Comment by matheusmoreira
3 hours ago
> It's hard to do otherwise without doing injury to the core concept "You own your own machine" whether 'you' is one person with a smartphone or a corporation with a datacenter.
It's not hard at all. In fact it's easy. Simply recognize the basic fact that corporations are not even human to begin with. Adopt a user maximalist philosophy. Classify the corporations as second class citizens, below us in importance. We absolutely should own our machines. Corporations? Maybe, if they behave. Remember: they are not even human.
If they're abusing their freedom to exert undue influence on us humans, simply take the freedom away. They exist to serve us, not the other way around. And they need to serve us on our terms, not their shareholder value maximizing terms. Their reward for serving us is not just the money they make, it is their continued existence. They are not human lives that inherently deserve to be protected, they exist because people allow it.
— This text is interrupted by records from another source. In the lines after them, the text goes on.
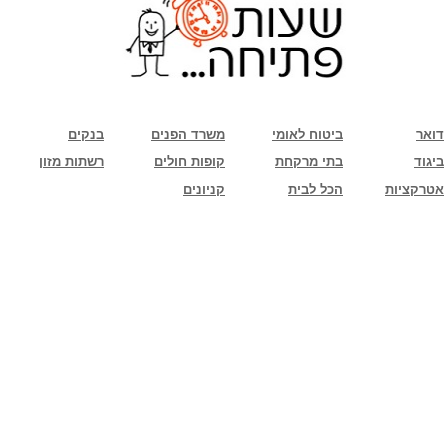
שימו לב: עקב המלחמה נגד כוחות הרשע - החמאס. מומלץ להתעדכן מול בית העסק בצורה
טלפונית לגבי הסניפים הפתוחים שעות הפתיחה המעודכנות
ביחד ננצח!
דואר
ביטוח לאומי
משרד הפנים
בנקים
ביגוד
בתי מרקחת
קופות חולים
רשתות מזון
אטרקציות
הכל לבית
קניונים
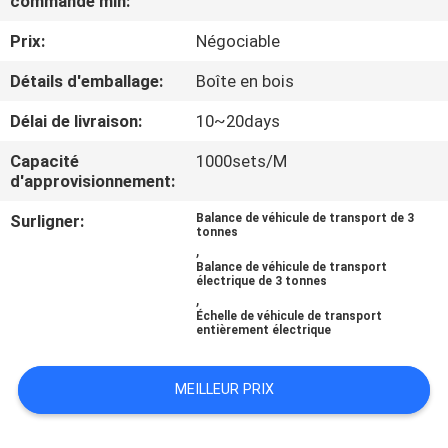
commande min:
NOUS
Prix:
Négociable
VISITE
Détails d'emballage:
Boîte en bois
DE
Délai de livraison:
10~20days
L'USINE
Capacité
1000sets/M
d'approvisionnement:
CONTRÔLE
Surligner:
Balance de véhicule de transport de 3
tonnes
DE
,
Balance de véhicule de transport
LA
électrique de 3 tonnes
,
QUALITÉ
Échelle de véhicule de transport
entièrement électrique
NOUVELLES
MEILLEUR PRIX
LES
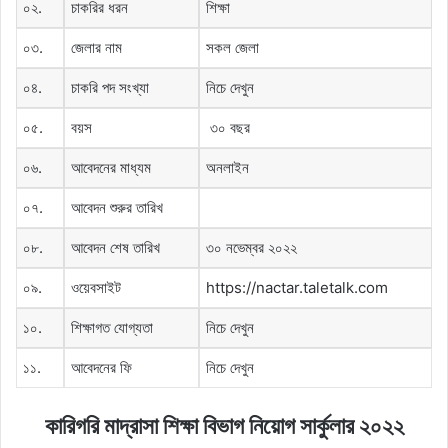
০২.
চাকরির ধরন
শিক্ষা
০৩.
জেলার নাম
সকল জেলা
০৪.
চাকরি পদ সংখ্যা
নিচে দেখুন
০৫.
বয়স
৩০ বছর
০৬.
আবেদনের মাধ্যম
অনলাইন
০৭.
আবেদন শুরুর তারিখ
০৮.
আবেদন শেষ তারিখ
৩০ নভেম্বর ২০২২
০৯.
ওয়েবসাইট
https://nactar.taletalk.com
১০.
শিক্ষাগত যোগ্যতা
নিচে দেখুন
১১.
আবেদনের ফি
নিচে দেখুন
কারিগরি মাদ্রাসা শিক্ষা বিভাগ নিয়োগ সার্কুলার ২০২২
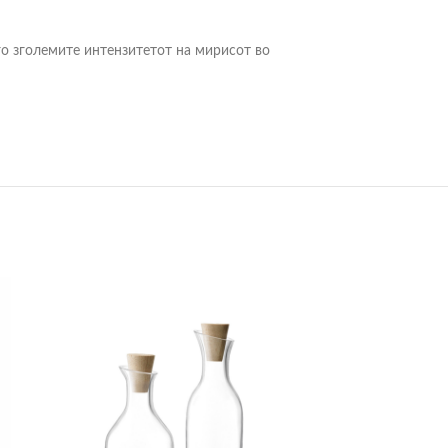
о зголемите интензитетот на мирисот во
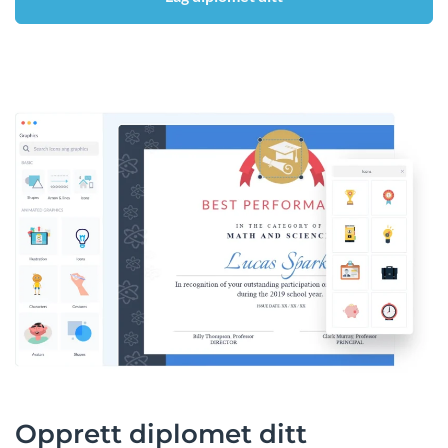
Opprett diplomet ditt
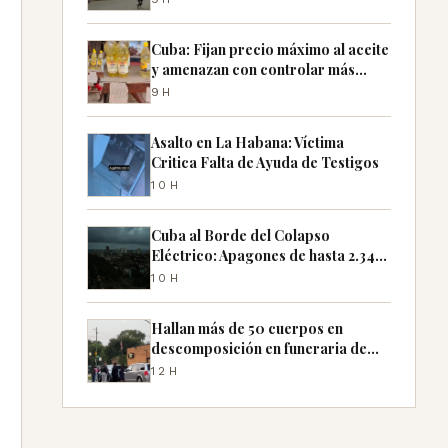
Cuba: Fijan precio máximo al aceite
y amenazan con controlar más
productos
9H
Asalto en La Habana: Víctima
Critica Falta de Ayuda de Testigos
10H
Cuba al Borde del Colapso
Eléctrico: Apagones de hasta 2.340
MW Previstos
10H
Hallan más de 50 cuerpos en
descomposición en funeraria de
Chicago
12H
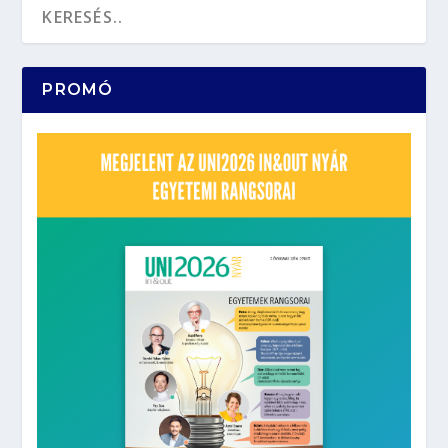
PROMÓ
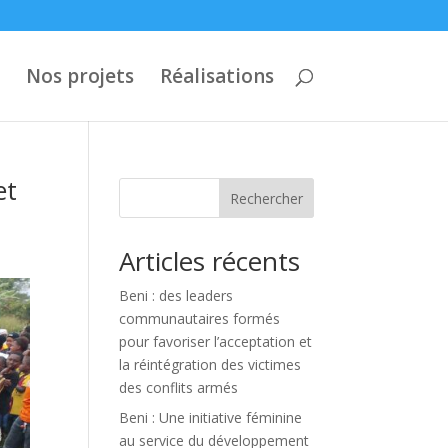
Nos projets
Réalisations
et
Rechercher
Articles récents
Beni : des leaders
communautaires formés
pour favoriser l’acceptation et
la réintégration des victimes
des conflits armés
Beni : Une initiative féminine
au service du développement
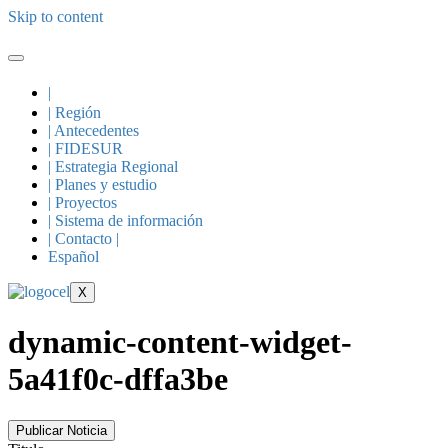
Skip to content
|
| Región
| Antecedentes
| FIDESUR
| Estrategia Regional
| Planes y estudio
| Proyectos
| Sistema de información
| Contacto |
Español
X
dynamic-content-widget-
5a41f0c-dffa3be
Publicar Noticia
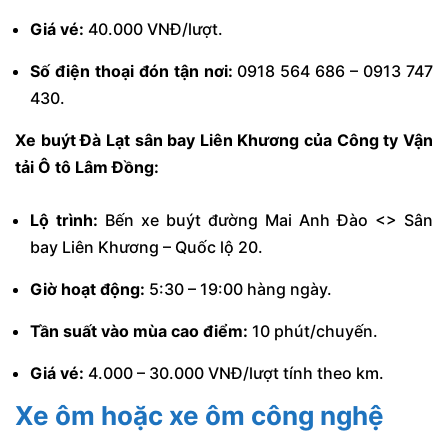
Giá vé:
40.000 VNĐ/lượt.
Số điện thoại đón tận nơi:
0918 564 686 – 0913 747
430.
Xe buýt Đà Lạt sân bay Liên Khương của Công ty Vận
tải Ô tô Lâm Đồng:
Lộ trình:
Bến xe buýt đường Mai Anh Đào <> Sân
bay Liên Khương – Quốc lộ 20.
Giờ hoạt động:
5:30 – 19:00 hàng ngày.
Tần suất vào mùa cao điểm:
10 phút/chuyến.
Giá vé:
4.000 – 30.000 VNĐ/lượt tính theo km.
Xe ôm hoặc xe ôm công nghệ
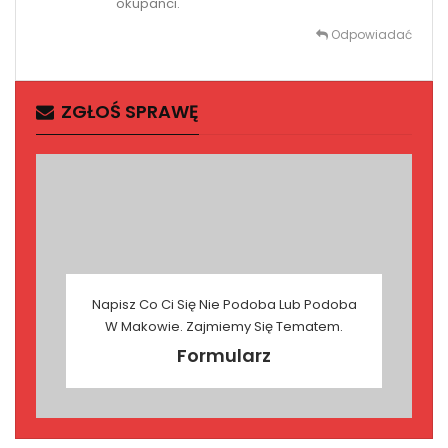
okupanci.
Odpowiadać
ZGŁOŚ SPRAWĘ
Napisz Co Ci Się Nie Podoba Lub Podoba
W Makowie. Zajmiemy Się Tematem.
Formularz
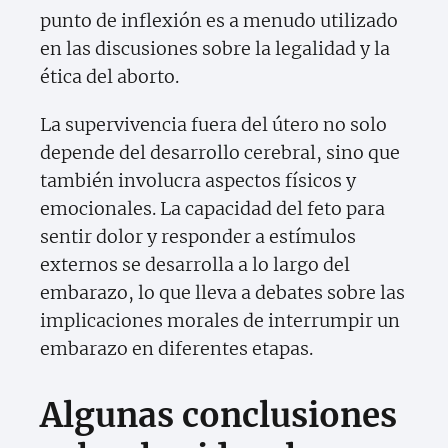
punto de inflexión es a menudo utilizado
en las discusiones sobre la legalidad y la
ética del aborto.
La supervivencia fuera del útero no solo
depende del desarrollo cerebral, sino que
también involucra aspectos físicos y
emocionales. La capacidad del feto para
sentir dolor y responder a estímulos
externos se desarrolla a lo largo del
embarazo, lo que lleva a debates sobre las
implicaciones morales de interrumpir un
embarazo en diferentes etapas.
Algunas conclusiones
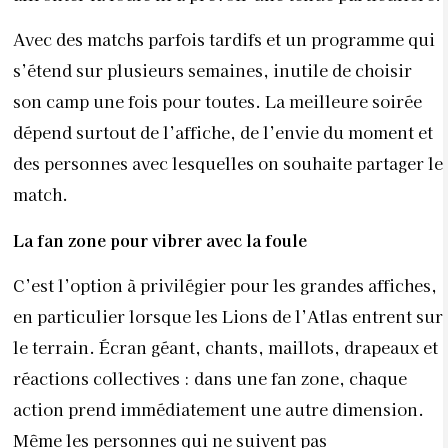
Avec des matchs parfois tardifs et un programme qui
s’étend sur plusieurs semaines, inutile de choisir
son camp une fois pour toutes. La meilleure soirée
dépend surtout de l’affiche, de l’envie du moment et
des personnes avec lesquelles on souhaite partager le
match.
La fan zone pour vibrer avec la foule
C’est l’option à privilégier pour les grandes affiches,
en particulier lorsque les Lions de l’Atlas entrent sur
le terrain. Écran géant, chants, maillots, drapeaux et
réactions collectives : dans une fan zone, chaque
action prend immédiatement une autre dimension.
Même les personnes qui ne suivent pas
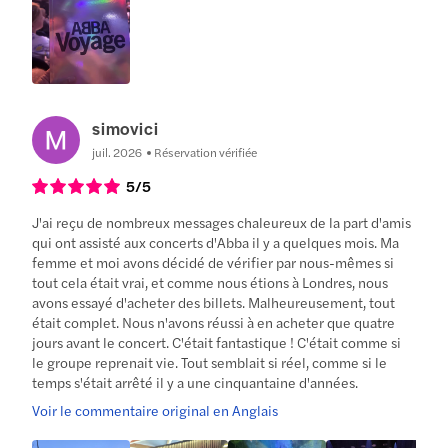
simovici
juil. 2026
Réservation vérifiée
5
/5
J'ai reçu de nombreux messages chaleureux de la part d'amis
qui ont assisté aux concerts d'Abba il y a quelques mois. Ma
femme et moi avons décidé de vérifier par nous-mêmes si
tout cela était vrai, et comme nous étions à Londres, nous
avons essayé d'acheter des billets. Malheureusement, tout
était complet. Nous n'avons réussi à en acheter que quatre
jours avant le concert. C'était fantastique ! C'était comme si
le groupe reprenait vie. Tout semblait si réel, comme si le
temps s'était arrêté il y a une cinquantaine d'années.
Voir le commentaire original en Anglais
Wanna see how easy it can be?
> I will send a challenge-response that you needed that chip to answer
Pass a computer neutrality and interoperability law which states that if you're a company and you have public servers then they must take requests from all clients. It doesn't matter if it's OpenAI or a tamagotchi, all computers must be able to participate in the system.
This allows you as a private person to keep your servers secure with challenge response while restricting the ability of corporations to abuse us with their attestation nonsense.